Which of the lines in the data mention the string "bydlení"? List them all.

▸ **Excerpted records**:
-*-

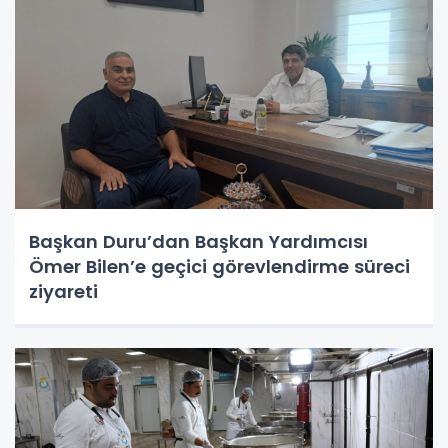
Başkan Duru’dan Başkan Yardımcısı
Ömer Bilen’e geçici görevlendirme süreci
ziyareti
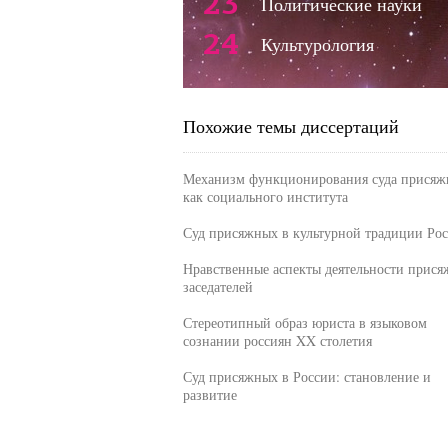
23
Политические науки
24
Культурология
Похожие темы диссертаций
Механизм функционирования суда присяж
как социального института
Суд присяжных в культурной традиции Ро
Нравственные аспекты деятельности прис
заседателей
Стереотипный образ юриста в языковом
сознании россиян XX столетия
Суд присяжных в России: становление и
развитие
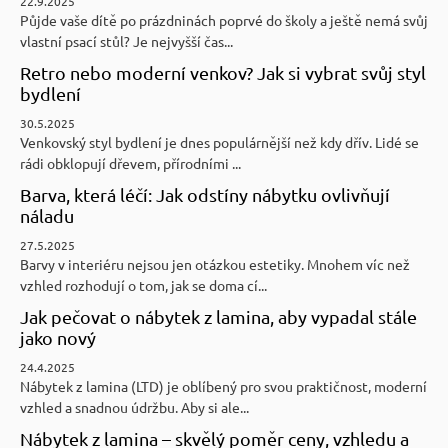
22.9.2025
Půjde vaše dítě po prázdninách poprvé do školy a ještě nemá svůj
vlastní psací stůl? Je nejvyšší čas...
Retro nebo moderní venkov? Jak si vybrat svůj styl
bydlení
30.5.2025
Venkovský styl bydlení je dnes populárnější než kdy dřív. Lidé se
rádi obklopují dřevem, přírodními ...
Barva, která léčí: Jak odstíny nábytku ovlivňují
náladu
27.5.2025
Barvy v interiéru nejsou jen otázkou estetiky. Mnohem víc než
vzhled rozhodují o tom, jak se doma cí...
Jak pečovat o nábytek z lamina, aby vypadal stále
jako nový
24.4.2025
Nábytek z lamina (LTD) je oblíbený pro svou praktičnost, moderní
vzhled a snadnou údržbu. Aby si ale...
Nábytek z lamina – skvělý poměr ceny, vzhledu a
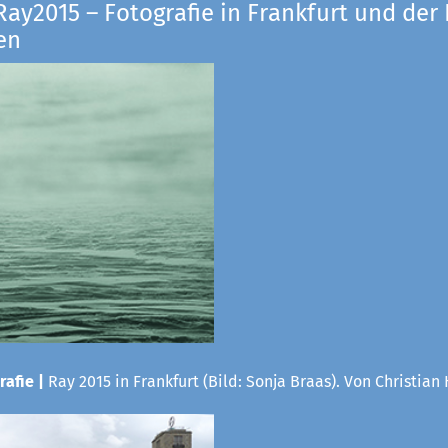
Ray2015 – Fotografie in Frankfurt und der
en
rafie |
Ray 2015 in Frankfurt (Bild: Sonja Braas). Von Christian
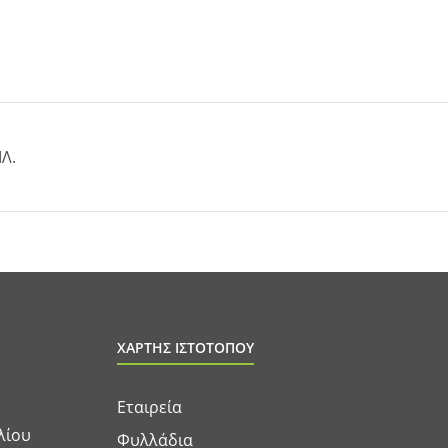
ΙΛ.
ΧΑΡΤΗΣ ΙΣΤΟΤΟΠΟΥ
Εταιρεία
λίου
Φυλλάδια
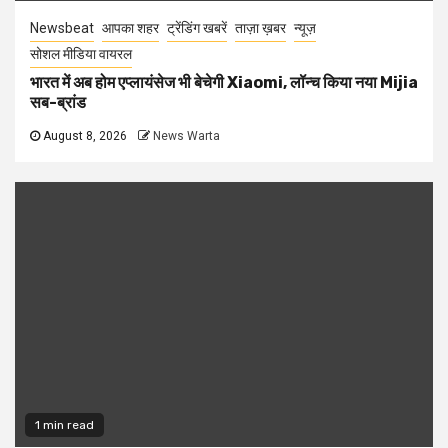
Newsbeat
आपका शहर
ट्रेंडिंग खबरें
ताज़ा ख़बर
न्यूज़
सोशल मीडिया वायरल
भारत में अब होम एप्लायंसेज भी बेचेगी Xiaomi, लॉन्च किया नया Mijia
सब-ब्रांड
August 8, 2026
News Warta
1 min read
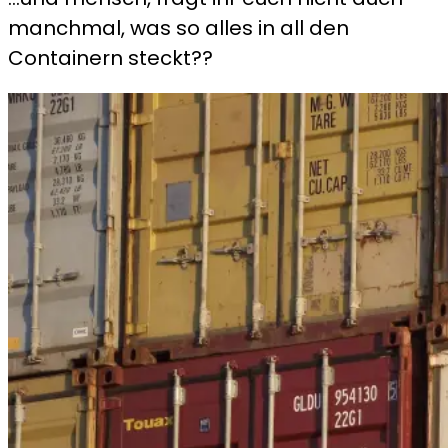
manchmal, was so alles in all den
Containern steckt??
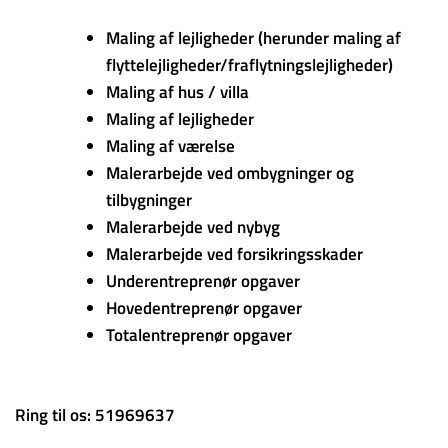
Maling af lejligheder (herunder maling af
flyttelejligheder/fraflytningslejligheder)
Maling af hus / villa
Maling af lejligheder
Maling af værelse
Malerarbejde ved ombygninger og
tilbygninger
Malerarbejde ved nybyg
Malerarbejde ved forsikringsskader
Underentreprenør opgaver
Hovedentreprenør opgaver
Totalentreprenør opgaver
Ring til os: 51969637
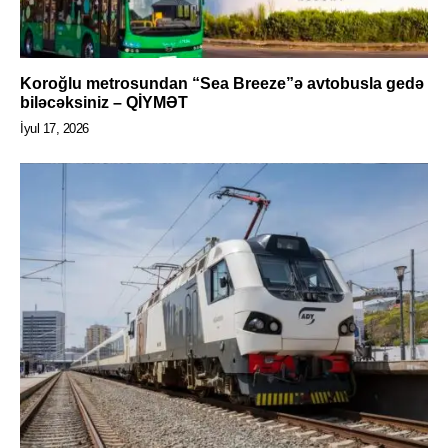
Koroğlu metrosundan “Sea Breeze”ə avtobusla gedə
biləcəksiniz – QİYMƏT
İyul 17, 2026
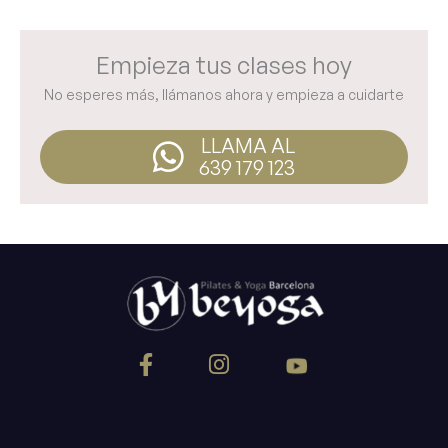
Empieza tus clases hoy
No esperes más, llámanos ahora y empieza a cuidarte
LLAMA AL
639 179 123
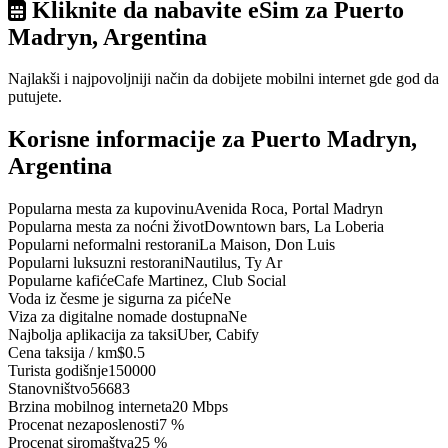
Kliknite da nabavite eSim za Puerto
Madryn, Argentina
Najlakši i najpovoljniji način da dobijete mobilni internet gde god da
putujete.
Korisne informacije za Puerto Madryn,
Argentina
Popularna mesta za kupovinu
Avenida Roca, Portal Madryn
Popularna mesta za noćni život
Downtown bars, La Loberia
Popularni neformalni restorani
La Maison, Don Luis
Popularni luksuzni restorani
Nautilus, Ty Ar
Popularne kafiće
Cafe Martinez, Club Social
Voda iz česme je sigurna za piće
Ne
Viza za digitalne nomade dostupna
Ne
Najbolja aplikacija za taksi
Uber, Cabify
Cena taksija / km
$0.5
Turista godišnje
150000
Stanovništvo
56683
Brzina mobilnog interneta
20 Mbps
Procenat nezaposlenosti
7 %
Procenat siromaštva
25 %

-*-

▸ **Problem solution**:
bydlení
Venkovský styl bydlení je dnes populárnější než kdy dřív. Lidé se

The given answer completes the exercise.